A queda nas despesas veio, por exemplo, da redução de 50% no número de visitas ao pronto-atendimento, em três anos. Esse tipo de serviço passou a ser usado para quem de fato apresentava casos emergenciais. Com a concentração das consultas em médicos da família, em vez da procura por especialistas, a taxa anual de exames e diagnósticos caiu 27%. Também houve reflexos nas internações hospitalares, que diminuíram cerca de 7%.
“Hoje, o segundo maior custo de qualquer empresa, depois da folha, é o benefício saúde. Com os nossos resultados, vimos que era possível levar um produto ao mercado”, lembra o diretor.
No início do ano passado, o hospital foi contratado pelo Banco Votorantim, com 2.500 funcionários, e implantou na instituição financeira uma unidade de atendimento, com médicos da família, enfermeiros e assistentes. A dinâmica, segundo Ishibashi, foi semelhante à registrada dentro do Sírio, com a queda no número de visitas ao pronto-atendimento e de pedidos de exame, além de um ganho no engajamento dos colaboradores, que passam a perceber esse investimento como benefício.
Hoje, o Sírio tem quatro contratos em operação – além do Banco Votorantim, Santander, Grupo Fleury e Itaú – e já assinou parceria com a Seguros Unimed.

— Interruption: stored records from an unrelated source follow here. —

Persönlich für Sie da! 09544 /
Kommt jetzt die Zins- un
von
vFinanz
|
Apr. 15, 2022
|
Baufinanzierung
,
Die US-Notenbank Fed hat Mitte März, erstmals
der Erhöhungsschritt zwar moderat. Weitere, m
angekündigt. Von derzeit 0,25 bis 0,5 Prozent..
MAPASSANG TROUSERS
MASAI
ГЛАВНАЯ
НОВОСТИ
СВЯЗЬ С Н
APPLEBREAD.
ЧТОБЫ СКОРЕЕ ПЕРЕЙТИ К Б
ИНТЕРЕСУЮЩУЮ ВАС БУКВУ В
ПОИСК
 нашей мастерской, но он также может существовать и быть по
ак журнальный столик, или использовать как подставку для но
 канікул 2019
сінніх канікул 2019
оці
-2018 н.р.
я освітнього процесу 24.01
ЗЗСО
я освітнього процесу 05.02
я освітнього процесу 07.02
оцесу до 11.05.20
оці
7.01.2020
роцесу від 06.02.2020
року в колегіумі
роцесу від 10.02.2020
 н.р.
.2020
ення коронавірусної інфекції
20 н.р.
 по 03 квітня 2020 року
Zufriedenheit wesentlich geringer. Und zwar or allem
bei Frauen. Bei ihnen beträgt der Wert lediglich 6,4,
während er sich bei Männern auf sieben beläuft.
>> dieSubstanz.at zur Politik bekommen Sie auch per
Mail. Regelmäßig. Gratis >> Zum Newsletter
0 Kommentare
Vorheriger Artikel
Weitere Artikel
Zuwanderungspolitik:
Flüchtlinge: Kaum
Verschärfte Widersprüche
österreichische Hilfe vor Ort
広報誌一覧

Ishibashi diz que esse tipo de investimento em monitoramento da saúde dos empregados não é visto com desconfiança. Segundo ele, nesse caso, pesa o fato de ser uma operação do Sírio-Libanês, que é levada para dentro da companhia. O hospital é responsável por toda a operação do ambulatório, que inclui a contratação e o treinamento dos funcionários, a gestão do dia a dia da operação e dos prontuários eletrônicos. A coordenação da gestão é feita junto com a empresa. “É como um mini-Sírio. O funcionário passa a porta e está dentro do nosso hospital”, garante. O diretor não arrisca prever como deve se comportar a expansão do projeto, mas diz que, no futuro, os serviços poderão ser oferecidos em parceria com operadoras de planos de saúde.

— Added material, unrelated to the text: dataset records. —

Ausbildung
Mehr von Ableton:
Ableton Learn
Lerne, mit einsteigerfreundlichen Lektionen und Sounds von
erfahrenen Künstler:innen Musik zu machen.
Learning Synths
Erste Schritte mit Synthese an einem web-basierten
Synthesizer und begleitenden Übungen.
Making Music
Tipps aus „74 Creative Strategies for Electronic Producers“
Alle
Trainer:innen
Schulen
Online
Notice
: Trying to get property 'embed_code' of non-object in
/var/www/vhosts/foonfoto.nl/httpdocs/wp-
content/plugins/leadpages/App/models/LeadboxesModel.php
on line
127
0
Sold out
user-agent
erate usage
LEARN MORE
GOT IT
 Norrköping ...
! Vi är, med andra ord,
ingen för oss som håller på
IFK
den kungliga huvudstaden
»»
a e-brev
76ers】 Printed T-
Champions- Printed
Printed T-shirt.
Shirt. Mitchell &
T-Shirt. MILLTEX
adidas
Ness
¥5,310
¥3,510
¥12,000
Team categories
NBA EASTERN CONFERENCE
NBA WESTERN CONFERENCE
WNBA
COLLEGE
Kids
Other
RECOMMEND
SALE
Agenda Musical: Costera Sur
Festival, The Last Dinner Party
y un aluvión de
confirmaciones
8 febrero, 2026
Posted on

Do agendamento de consulta ao check in do paciente
A CM Tecnologia, health tech fundada em Belo Horizonte, em 2012, se especializou em soluções e softwares que prometem baratear despesas e encurtar o tempo em operações cotidianas, em unidades médico-hospitalares.
A startup trabalha com o que Ana Morais, responsável pela área de vendas, chama de ‘jornada do cliente”. São desenvolvidas ferramentas para otimizar os processos nos hospitais, laboratórios e clínicas e aumentar a comodidade dos clientes e reduzir os custos operacionais e de processos.
Hoje, o paciente pode agendar e cancelar sua consulta de forma on-line ou por SMS e informar, por meio de um totem na instituição de saúde, sobre sua chegada, numa espécie de check in, e ele próprio preencher seus dados – um trabalho que em muitos lugares ainda é feito por uma equipe de atendentes.
RECEITA Segundo Ana Morais, esses recursos permitem uma série de ganhos. A falta dos pacientes cai por volta de 60% com a digitalização, já que o paciente pode avisar a qualquer horário, on-line, que não vai comparecer ao agendamento. Com isso, há tempo hábil para abrir a agenda para novos clientes – o aumento chegou a 16%. “Consequentemente, isso melhora a receita”, diz. Com o check-in digital, feito assim que o paciente chega para seu agendamento, o tempo de espera também pode chegar a zero. A executiva não fala qual é o faturamento. Hoje, a CM Tecnologia tem 120 clientes, que, juntos, geram em torno de 700 unidades de atendimento integradas.